Now, I love a time-loop story. And I’ve played a few time-loop games. I’m excited to recommend seven tabletop role-playing games (and one bonus board game!) to play out some science-fantasy time loop bullshit. Anyone who says “why didn’t you include Chrono Trigger?!” will be shown the door. Chrono Trigger is a video game, go read Kotaku.
Directly inspired by Russian Doll, Eli Seitz crowdfunded Thursday during Zine Quest in 2021. It’s an incredibly tight game that relies on the Belonging Outside Belonging token-passing game engine to drive the narrative. As you (and your fellow time-loopers) navigate a crumbling world, you have to learn from your mistakes and learn how to be less selfish and stubborn. This game is a dissection of common tropes seen in millennial slice-of-life sitcoms, and the flavour of the character sheets are the real standouts among an incredibly well-written game.
Once More Unto the Breach
Based on one of my favourite lightweight systems (Lasers and Feelings by John Harper), Once More Unto the Breach by Wouter Eilers is a direct and easily adaptable RPG about apocalypse survivors who slip back in time in order to prevent the end of the world. You have two stats, roll D6 in a clear under/over success/fail system, and are trying to pick up clues in order to prevent your timeline’s Ragnarok… but it might already be happening, or it might not be avoidable at all.
With a tagline like “One last job. Twice,” I really can’t say anything that will be much cooler than that. Time Heist, by Chloe Mashiter as roll / flip / draw, uses a flexible pass/fail system that adjusts based on the difficult of any given task. With detailed diagrams explaining how time criminals can go about committing time crimes, this game is focused and direct, but allows for a lot of interpretation. I feel like the key to time-loop games is a balance of ingenuity and constraint, and Time Heist gives the GM a lot of power to leverage both.
Using coin flips for character creation and a scarce resource pool to show movement, Too O’Clock allows a group of players to control one person through a time loop. Another game directly inspired by Russian Doll, this game also has elements of Groundhog Day and Palm Springs, where moments are played out, but with more and more knowledge every time. I really like that designer Xander Hinners provides a way to collaboratively form both the setting and the person stuck in the loop.
Your Dead Friend
I am always delighted when I get a reason to feature Jeeyon Shim, whose writing and art I find engaging and inspirational across the board. Your Dead Friend is a melancholy meditation on friendship and moving on. This is more of a LARP than a TTRPG, but it’s wonderfully fitting for a time loop list, as you walk with a friend and attempt to warn them about their death until you finally allow it to happen.

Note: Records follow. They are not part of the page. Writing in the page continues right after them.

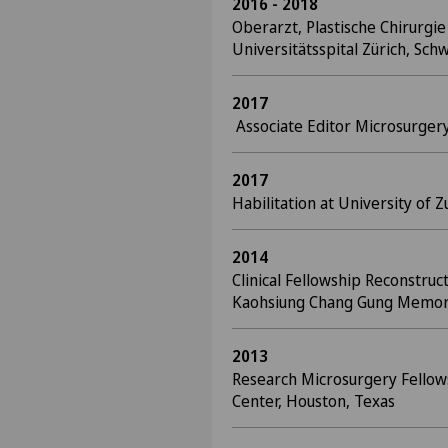
2016 - 2018
Oberarzt, Plastische Chirurgie
Universitätsspital Zürich, Sch
2017
Associate Editor Microsurgery
2017
Habilitation at University of Z
2014
Clinical Fellowship Reconstruc
Kaohsiung Chang Gung Memori
2013
Research Microsurgery Fello
Center, Houston, Texas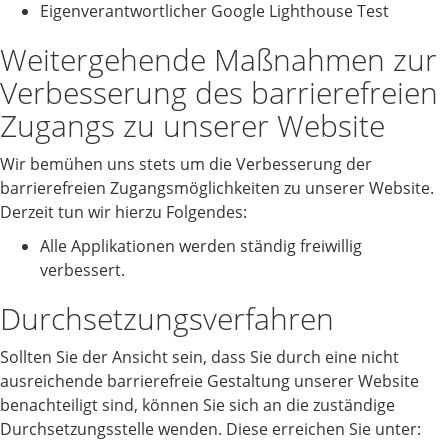
Eigenverantwortlicher Google Lighthouse Test
Weitergehende Maßnahmen zur
Verbesserung des barrierefreien
Zugangs zu unserer Website
Wir bemühen uns stets um die Verbesserung der
barrierefreien Zugangsmöglichkeiten zu unserer Website.
Derzeit tun wir hierzu Folgendes:
Alle Applikationen werden ständig freiwillig
verbessert.
Durchsetzungsverfahren
Sollten Sie der Ansicht sein, dass Sie durch eine nicht
ausreichende barrierefreie Gestaltung unserer Website
benachteiligt sind, können Sie sich an die zuständige
Durchsetzungsstelle wenden. Diese erreichen Sie unter: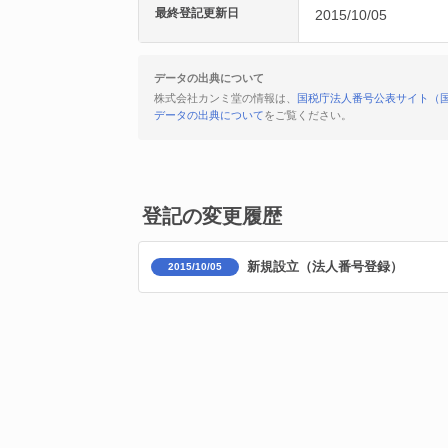
最終登記更新日
2015/10/05
データの出典について
株式会社カンミ堂の情報は、
国税庁法人番号公表サイト（
データの出典について
をご覧ください。
登記の変更履歴
新規設立（法人番号登録）
2015/10/05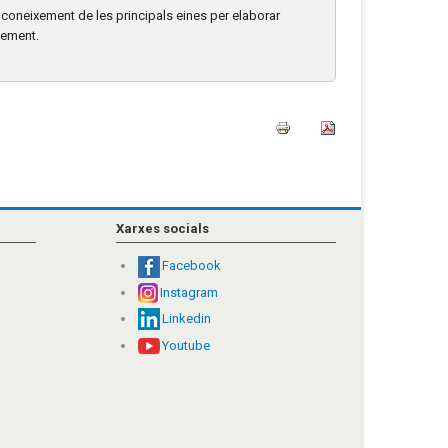
n coneixement de les principals eines per elaborar
ixement.
Xarxes socials
Facebook
Instagram
Linkedin
Youtube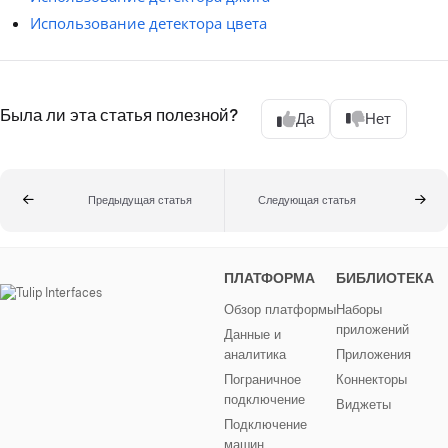
Использование детектора цвета
Была ли эта статья полезной?
Да
Нет
Предыдущая статья
Следующая статья
ПЛАТФОРМА
БИБЛИОТЕКА
Обзор платформы
Наборы
приложений
Данные и
аналитика
Приложения
Пограничное
Коннекторы
подключение
Виджеты
Подключение
машин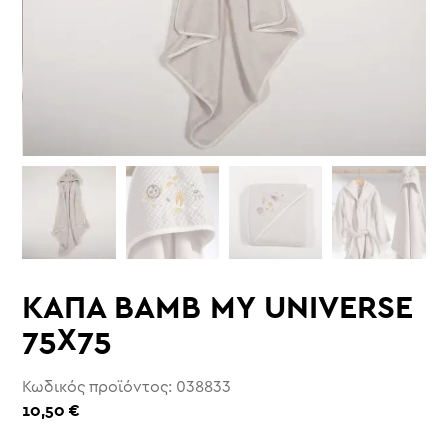
ΚΑΠΑ BAMB MY UNIVERSE
75X75
Κωδικός προϊόντος: 038833
10,50
€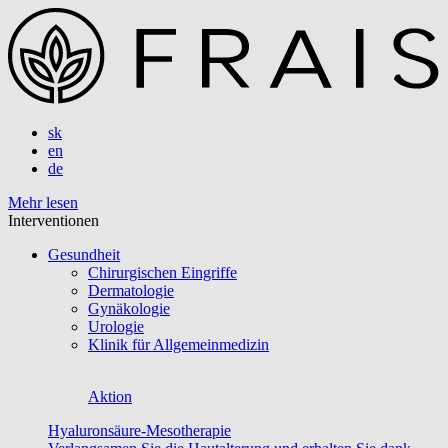
sk
en
de
Mehr lesen
Interventionen
Gesundheit
Chirurgischen Eingriffe
Dermatologie
Gynäkologie
Urologie
Klinik für Allgemeinmedizin
Aktion
Hyaluronsäure-Mesotherapie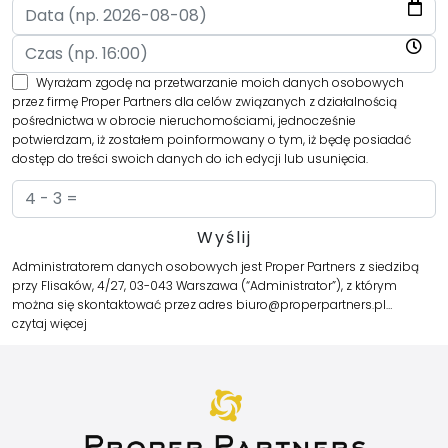
Wyrażam zgodę na przetwarzanie moich danych osobowych
przez firmę Proper Partners dla celów związanych z działalnością
pośrednictwa w obrocie nieruchomościami, jednocześnie
potwierdzam, iż zostałem poinformowany o tym, iż będę posiadać
dostęp do treści swoich danych do ich edycji lub usunięcia.
Administratorem danych osobowych jest Proper Partners z siedzibą
przy Flisaków, 4/27, 03-043 Warszawa (“Administrator”), z którym
można się skontaktować przez adres biuro@properpartners.pl…
czytaj więcej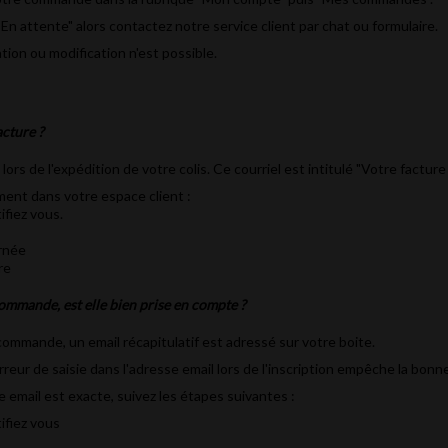
: En attente" alors contactez notre service client par chat ou formulaire.
tion ou modification n'est possible.
cture ?
ors de l'expédition de votre colis. Ce courriel est intitulé "Votre facture 
ent dans votre espace client :
ifiez vous.
rnée
re
commande, est elle bien prise en compte ?
mmande, un email récapitulatif est adressé sur votre boite.
reur de saisie dans l'adresse email lors de l'inscription empêche la bonne
 email est exacte, suivez les étapes suivantes :
ifiez vous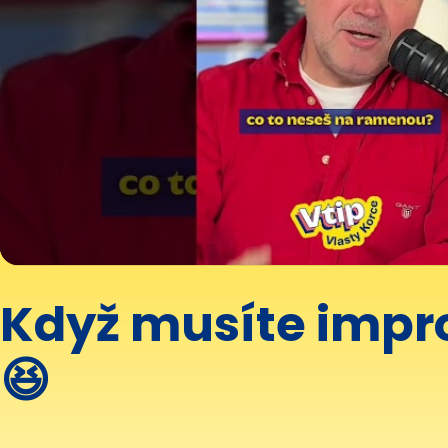
Když musíte impro
😆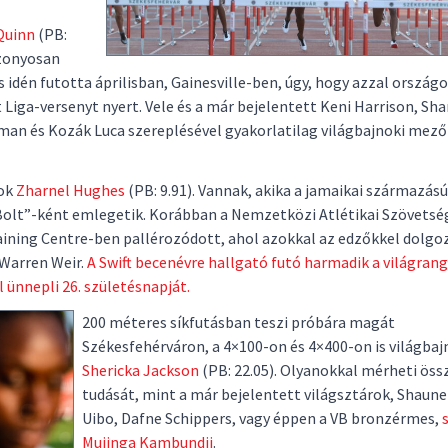
Quinn
(PB:
izonyosan
is idén futotta áprilisban, Gainesville-ben, úgy, hogy azzal ország
Liga-versenyt nyert. Vele és a már bejelentett Keni Harrison, Sha
erman és Kozák Luca szereplésével gyakorlatilag világbajnoki mező
nok
Zharnel Hughes
(PB: 9.91). Vannak, akika a jamaikai származású
 Bolt”-ként emlegetik. Korábban a Nemzetközi Atlétikai Szövetsé
aining Centre-ben pallérozódott, ahol azokkal az edzőkkel dolgo
 Warren Weir.
A Swift becenévre hallgató futó harmadik a világrang
l ünnepli 26. születésnapját.
200 méteres síkfutásban teszi próbára magát
Székesfehérváron, a 4×100-on és 4×400-on is világbaj
Shericka Jackson
(PB: 22.05). Olyanokkal mérheti öss
tudását, mint a már bejelentett világsztárok, Shaune 
Uibo, Dafne Schippers, vagy éppen a VB bronzérmes,
Mujinga Kambundji
.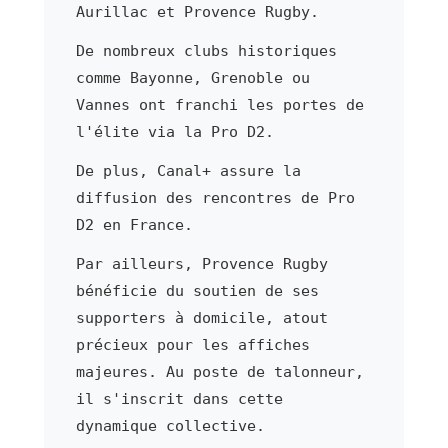
Aurillac et Provence Rugby.
De nombreux clubs historiques
comme Bayonne, Grenoble ou
Vannes ont franchi les portes de
l'élite via la Pro D2.
De plus, Canal+ assure la
diffusion des rencontres de Pro
D2 en France.
Par ailleurs, Provence Rugby
bénéficie du soutien de ses
supporters à domicile, atout
précieux pour les affiches
majeures. Au poste de talonneur,
il s'inscrit dans cette
dynamique collective.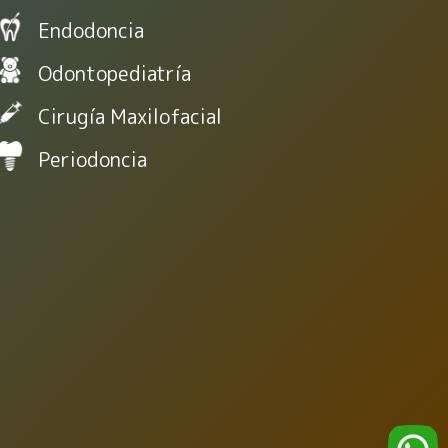
Endodoncia
Odontopediatría
Cirugía Maxilofacial
Periodoncia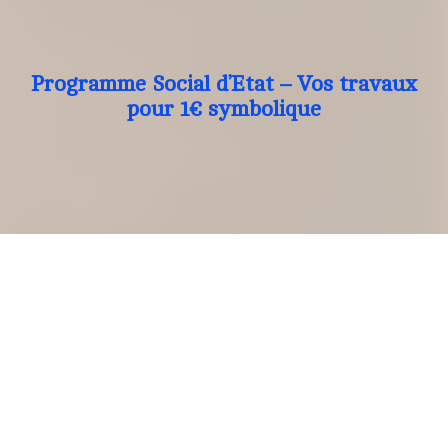
Programme Social d’Etat – Vos travaux
pour 1€ symbolique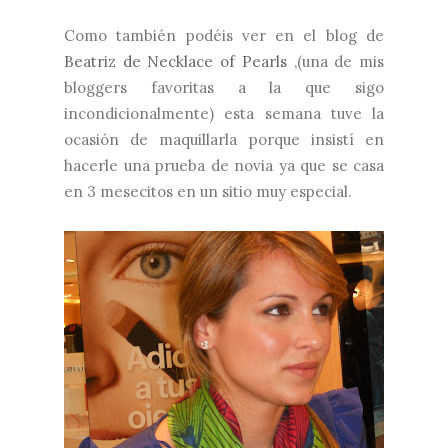
Como también podéis ver en el blog de
Beatriz de Necklace of Pearls
,(una de mis
bloggers favoritas a la que sigo
incondicionalmente) esta semana tuve la
ocasión de maquillarla porque insistí en
hacerle una prueba de novia ya que se casa
en 3 mesecitos en un sitio muy especial.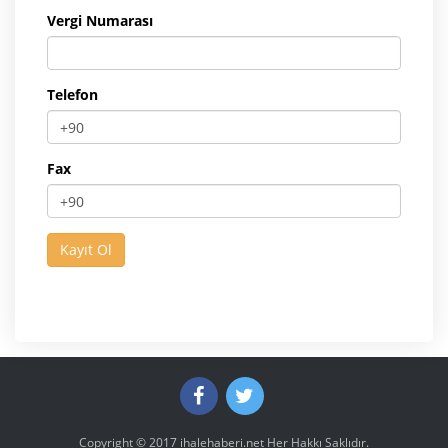
Vergi Numarası
Telefon
Fax
Copyright © 2017
ihalehaberi.net
Her Hakkı Saklıdır.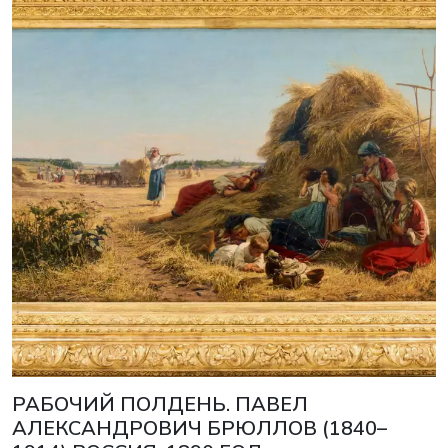
РАБОЧИЙ ПОЛДЕНЬ. ПАВЕЛ
АЛЕКСАНДРОВИЧ БРЮЛЛОВ (1840–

I love a campy classic and Weird Age Games’ Retrocausality is a time travel game that takes inspiration from the big ‘80s adventures: Bill & Ted’s Excellent Adventure and Back to the Future. This game has an extended section on creating the rules of time travel, but it’s written in a way that helps you create those rules — more like a world-building guide for your own game than a piece of lore you’re stuck to. Retrocausality uses a custom card-based system that relates to the kind of problem you’re looking to solve, and specifically encourages fucking with the both the historic and gameplay timelines.
Thunder in Our Hearts
It’s always a flex when a creator hacks their own game to focus on a different aspect of a genre, and Marn S has taken their time-heist game Time to Drop and created Thunder in Our Hearts, a romantic comedy time loop game about a wedding party caught in the endless Big Day. I really appreciate a game that uses tarot cards as a world-building device, and the combination of oracle deck and dice in this game engine is spectacular. Marn’s comic writing is brilliantly displayed, and this is absolutely a game that will have you laughing and pulling your hair out.
That Time You Killed Me
I did promise one board game, didn’t I? Well, look, I’ve lost every game of That Time You Killed Me that I’ve ever played, and I still ask my friends to beat me on a regular basis. This 1-v-1 game takes place across three boards as you attempt to murder your former best friend. As the game progresses you get more and more pieces that complicate the three boards, turning into sci-fi 3-D chess and creating fun and strategic gameplay. Pick this one up if you can; the games are fast-paced, the rules are easy to learn, and eventually I will beat one of you.